Extracted records
»»

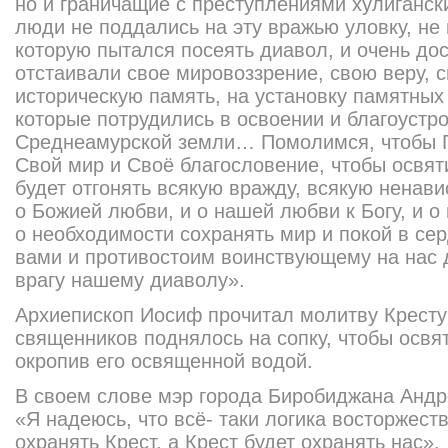
но и граничащие с преступлениями хулиганс
люди не поддались на эту вражью уловку, не
которую пытался посеять диавол, и очень до
отстаивали свое мировоззрение, свою веру, с
историческую память, на установку памятных 
которые потрудились в освоении и благоустр
Среднеамурской земли… Помолимся, чтобы Г
Свой мир и Своё благословение, чтобы освят
будет отгонять всякую вражду, всякую ненави
о Божией любви, и о нашей любви к Богу, и о 
о необходимости сохранять мир и покой в се
вами и противостоим воинствующему на нас 
врагу нашему диаволу».
Архиепископ Иосиф прочитал молитву Кресту
священников поднялось на сопку, чтобы освя
окропив его освященной водой.
В своем слове мэр города Биробиджана Андр
«Я надеюсь, что всё- таки логика восторжест
охранять Крест, а Крест будет охранять нас».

««

# Exercise prompt:
Your job is to transcribe the entries above exactly; skip the pictures.

# Answer:
но и граничащие с преступлениями хулиганс
люди не поддались на эту вражью уловку, не
которую пытался посеять диавол, и очень до
отстаивали свое мировоззрение, свою веру, с
историческую память, на установку памятных 
которые потрудились в освоении и благоустр
Среднеамурской земли… Помолимся, чтобы Г
Свой мир и Своё благословение, чтобы освят
будет отгонять всякую вражду, всякую ненави
о Божией любви, и о нашей любви к Богу, и о 
о необходимости сохранять мир и покой в се
вами и противостоим воинствующему на нас 
врагу нашему диаволу».
Архиепископ Иосиф прочитал молитву Кресту
священников поднялось на сопку, чтобы освя
окропив его освященной водой.
В своем слове мэр города Биробиджана Андр
«Я надеюсь, что всё- таки логика восторжест
охранять Крест, а Крест будет охранять нас».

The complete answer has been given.